Duncan is not afraid. Nothing could be more terrifying than that Friday night.
There is a face at the window. It’s the familiar face, the city’s face of a street boy: Harald has forgotten to give him his handout for having whistled and gestured the availability of this parkingbay when he arrived. He lowers the window. The boy has his gluesniffer’s plastic bottle half-stuffed under the neck of the garment he’s wearing, his black skin is yellowed, like a sick plant. What’s left of his intelligence darts quickly at the coin, his survival is to see at a glance if it is enough.
The exaltation of putting a face to everything denied me.
By both of them joined like rutting dogs on the sofa. The exaltation — so that is what violence is, street violence. I know it, I am of it , now. How it comes to you because there is nothing else.
It comes back to me through the hours with the two psychiatrists with their carefully arranged patient faces — how difficult for us humans to concoct an expression empty of judgment: that’s idiocy, or arrogance, superhuman — but they couldn’t get it out of me. Comprehend. Not Motsamai, either. And the court will not. No-one.
That face. His face. Bra.
Only she knows why I could do it. It was something made possible in me by her.
The courtroom is a present so intense it is eternity; all that has passed since that Friday night is made one in it, there is nothing conceivable after it.

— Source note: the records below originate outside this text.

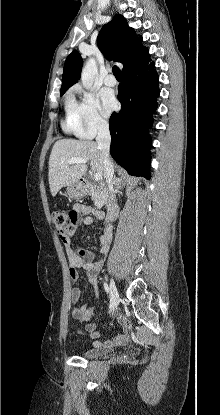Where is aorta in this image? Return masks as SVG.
Masks as SVG:
<instances>
[{
    "label": "aorta",
    "mask_w": 220,
    "mask_h": 415,
    "mask_svg": "<svg viewBox=\"0 0 220 415\" xmlns=\"http://www.w3.org/2000/svg\"><path fill=\"white\" fill-rule=\"evenodd\" d=\"M97 73L98 68L96 61L93 58L88 59L81 73L82 85L87 89L91 88Z\"/></svg>",
    "instance_id": "aorta-1"
}]
</instances>
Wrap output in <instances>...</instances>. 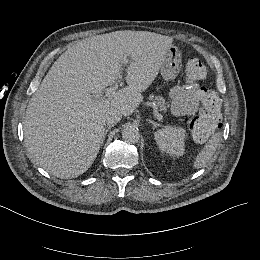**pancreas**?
I'll return each mask as SVG.
<instances>
[{
    "label": "pancreas",
    "instance_id": "1",
    "mask_svg": "<svg viewBox=\"0 0 260 260\" xmlns=\"http://www.w3.org/2000/svg\"><path fill=\"white\" fill-rule=\"evenodd\" d=\"M150 100H152V103L154 107H157L159 111L161 112H167L168 105L165 102V99L162 96H153L151 95Z\"/></svg>",
    "mask_w": 260,
    "mask_h": 260
}]
</instances>
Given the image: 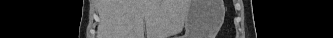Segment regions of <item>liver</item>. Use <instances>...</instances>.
Wrapping results in <instances>:
<instances>
[{
  "instance_id": "6515ba94",
  "label": "liver",
  "mask_w": 333,
  "mask_h": 38,
  "mask_svg": "<svg viewBox=\"0 0 333 38\" xmlns=\"http://www.w3.org/2000/svg\"><path fill=\"white\" fill-rule=\"evenodd\" d=\"M162 2L157 0H144L142 1L141 8L144 10L154 11L157 10Z\"/></svg>"
}]
</instances>
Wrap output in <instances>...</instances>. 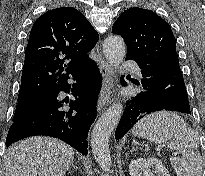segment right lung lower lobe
<instances>
[{
  "label": "right lung lower lobe",
  "instance_id": "1",
  "mask_svg": "<svg viewBox=\"0 0 205 176\" xmlns=\"http://www.w3.org/2000/svg\"><path fill=\"white\" fill-rule=\"evenodd\" d=\"M69 78L77 81L72 93L76 100L65 110L60 91L69 92ZM100 73L92 60L79 72L66 78L39 100L34 102L18 119L13 121L6 138V147L23 138L46 135L61 139L80 153L87 155V136L96 118V98L100 90ZM73 90V89H72ZM68 101H66L67 103Z\"/></svg>",
  "mask_w": 205,
  "mask_h": 176
}]
</instances>
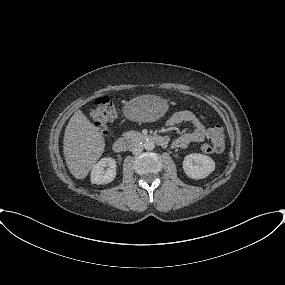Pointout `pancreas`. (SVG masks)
<instances>
[{
	"instance_id": "pancreas-1",
	"label": "pancreas",
	"mask_w": 285,
	"mask_h": 285,
	"mask_svg": "<svg viewBox=\"0 0 285 285\" xmlns=\"http://www.w3.org/2000/svg\"><path fill=\"white\" fill-rule=\"evenodd\" d=\"M124 135L134 140H137L141 137V133L137 131H128Z\"/></svg>"
}]
</instances>
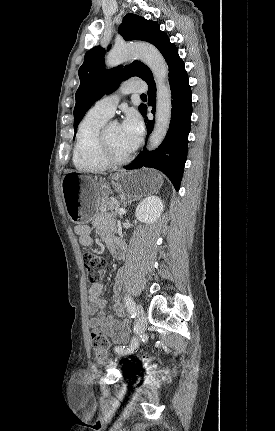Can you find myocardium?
Listing matches in <instances>:
<instances>
[{
    "label": "myocardium",
    "mask_w": 275,
    "mask_h": 431,
    "mask_svg": "<svg viewBox=\"0 0 275 431\" xmlns=\"http://www.w3.org/2000/svg\"><path fill=\"white\" fill-rule=\"evenodd\" d=\"M111 123L105 124L102 128L100 135H99V153L102 159L109 165V166H121L126 163H128L131 158L132 154L129 153L123 157L116 156L109 145L108 142V129Z\"/></svg>",
    "instance_id": "obj_1"
}]
</instances>
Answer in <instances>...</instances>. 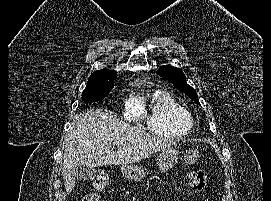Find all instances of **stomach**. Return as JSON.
Wrapping results in <instances>:
<instances>
[{"label":"stomach","instance_id":"1","mask_svg":"<svg viewBox=\"0 0 271 201\" xmlns=\"http://www.w3.org/2000/svg\"><path fill=\"white\" fill-rule=\"evenodd\" d=\"M179 151L173 147H167L157 156V165L161 172H166L172 168L178 161ZM122 175L131 181L139 182L143 180L147 174L146 170L137 165H124L121 168Z\"/></svg>","mask_w":271,"mask_h":201}]
</instances>
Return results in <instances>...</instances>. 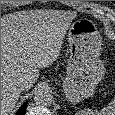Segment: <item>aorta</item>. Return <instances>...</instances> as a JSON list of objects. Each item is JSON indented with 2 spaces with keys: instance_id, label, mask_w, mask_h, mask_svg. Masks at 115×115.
<instances>
[{
  "instance_id": "aorta-1",
  "label": "aorta",
  "mask_w": 115,
  "mask_h": 115,
  "mask_svg": "<svg viewBox=\"0 0 115 115\" xmlns=\"http://www.w3.org/2000/svg\"><path fill=\"white\" fill-rule=\"evenodd\" d=\"M34 101L39 105H49L51 103V95L46 89H40L34 97Z\"/></svg>"
}]
</instances>
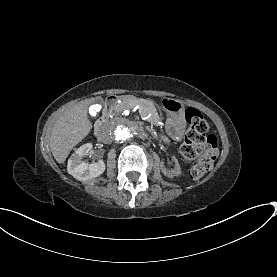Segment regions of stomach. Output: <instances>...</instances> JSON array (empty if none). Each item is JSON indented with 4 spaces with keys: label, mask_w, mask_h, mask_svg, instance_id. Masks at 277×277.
Here are the masks:
<instances>
[{
    "label": "stomach",
    "mask_w": 277,
    "mask_h": 277,
    "mask_svg": "<svg viewBox=\"0 0 277 277\" xmlns=\"http://www.w3.org/2000/svg\"><path fill=\"white\" fill-rule=\"evenodd\" d=\"M161 108L166 112V123L169 130L181 132L185 126V106L182 101L173 98H164Z\"/></svg>",
    "instance_id": "obj_1"
}]
</instances>
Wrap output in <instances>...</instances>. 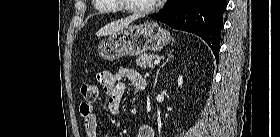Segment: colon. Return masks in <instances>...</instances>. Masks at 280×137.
Masks as SVG:
<instances>
[{"instance_id": "obj_1", "label": "colon", "mask_w": 280, "mask_h": 137, "mask_svg": "<svg viewBox=\"0 0 280 137\" xmlns=\"http://www.w3.org/2000/svg\"><path fill=\"white\" fill-rule=\"evenodd\" d=\"M80 93L85 100L92 102L98 97V88L93 83L83 84Z\"/></svg>"}]
</instances>
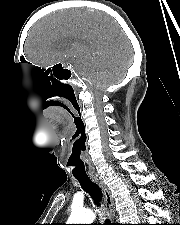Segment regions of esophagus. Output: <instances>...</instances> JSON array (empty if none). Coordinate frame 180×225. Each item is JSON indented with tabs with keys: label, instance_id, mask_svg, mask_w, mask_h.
<instances>
[{
	"label": "esophagus",
	"instance_id": "obj_1",
	"mask_svg": "<svg viewBox=\"0 0 180 225\" xmlns=\"http://www.w3.org/2000/svg\"><path fill=\"white\" fill-rule=\"evenodd\" d=\"M91 179L101 188L108 216L113 220L115 217V205L109 188L99 175H91Z\"/></svg>",
	"mask_w": 180,
	"mask_h": 225
}]
</instances>
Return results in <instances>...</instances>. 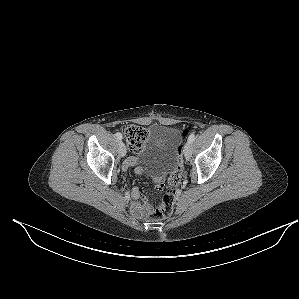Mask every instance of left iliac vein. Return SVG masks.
<instances>
[{
  "label": "left iliac vein",
  "instance_id": "1",
  "mask_svg": "<svg viewBox=\"0 0 299 299\" xmlns=\"http://www.w3.org/2000/svg\"><path fill=\"white\" fill-rule=\"evenodd\" d=\"M184 156L186 159L191 157V143L187 142L184 146Z\"/></svg>",
  "mask_w": 299,
  "mask_h": 299
}]
</instances>
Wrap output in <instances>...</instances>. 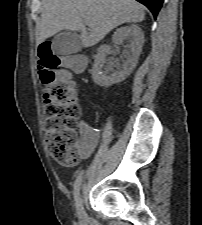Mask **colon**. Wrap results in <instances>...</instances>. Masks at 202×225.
Listing matches in <instances>:
<instances>
[{
    "instance_id": "5ec220e1",
    "label": "colon",
    "mask_w": 202,
    "mask_h": 225,
    "mask_svg": "<svg viewBox=\"0 0 202 225\" xmlns=\"http://www.w3.org/2000/svg\"><path fill=\"white\" fill-rule=\"evenodd\" d=\"M56 41H41L38 59L43 85V130L50 157L64 167H72L78 160V129L81 108L76 101V90L68 76L59 75L61 63L55 52ZM66 61L82 65L74 54H66Z\"/></svg>"
}]
</instances>
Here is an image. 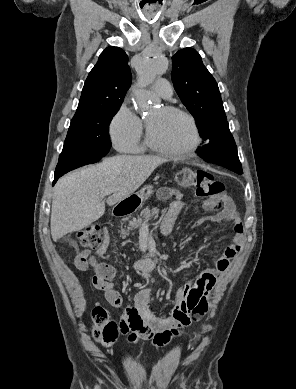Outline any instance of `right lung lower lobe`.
Wrapping results in <instances>:
<instances>
[{"label":"right lung lower lobe","mask_w":296,"mask_h":389,"mask_svg":"<svg viewBox=\"0 0 296 389\" xmlns=\"http://www.w3.org/2000/svg\"><path fill=\"white\" fill-rule=\"evenodd\" d=\"M69 171H71V170H69V169L55 170V177H54L53 185L56 183V181L58 180L59 177H61L62 175H64L65 173H67Z\"/></svg>","instance_id":"1"}]
</instances>
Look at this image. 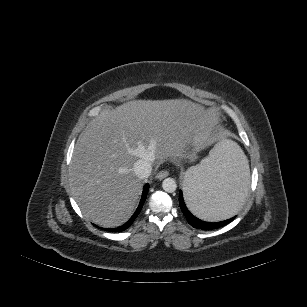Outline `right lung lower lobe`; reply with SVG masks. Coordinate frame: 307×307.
<instances>
[{
    "mask_svg": "<svg viewBox=\"0 0 307 307\" xmlns=\"http://www.w3.org/2000/svg\"><path fill=\"white\" fill-rule=\"evenodd\" d=\"M148 190H149V185L146 184L144 186L143 194H142V197H141V200H140V203H139L137 210L135 211V213L132 215V217L125 224H123L122 226H119L117 228H113V229H105V228H102V229L106 230V231H110V232H121V231H124L127 228H129L132 225V223L134 222V220L136 219V217L138 216V214L140 213V211L143 207V204L145 202Z\"/></svg>",
    "mask_w": 307,
    "mask_h": 307,
    "instance_id": "98d812e1",
    "label": "right lung lower lobe"
}]
</instances>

There are many to bear witness. Not in the empty stand in the well of the court; all around Harald and Claudia. A murder trial, out of the common criminal class, with a privileged son in the professions accused of murder has provided the Sunday papers with a story of a ‘love triangle’ calling up not only readers’ concupiscence but also some shallow-buried prejudices: the milieu is described as a ‘commune’, ‘a pad’ where blacks and whites, ‘gay and straight’, live together, and there have been photographs somehow got hold of — large ones of Natalie James and the reproduction of an itinerant photographer’s nightclub group in which Carl Jespersen appears with Khulu. All around: the curious, who may or may not be able to identify the parents. Within the whispering, shuffle and creak, they are not obvious among strangers; as for themselves, theirs is a single identity they now have that years of marriage never achieved. There is only this court, this time, this existence, mother/father.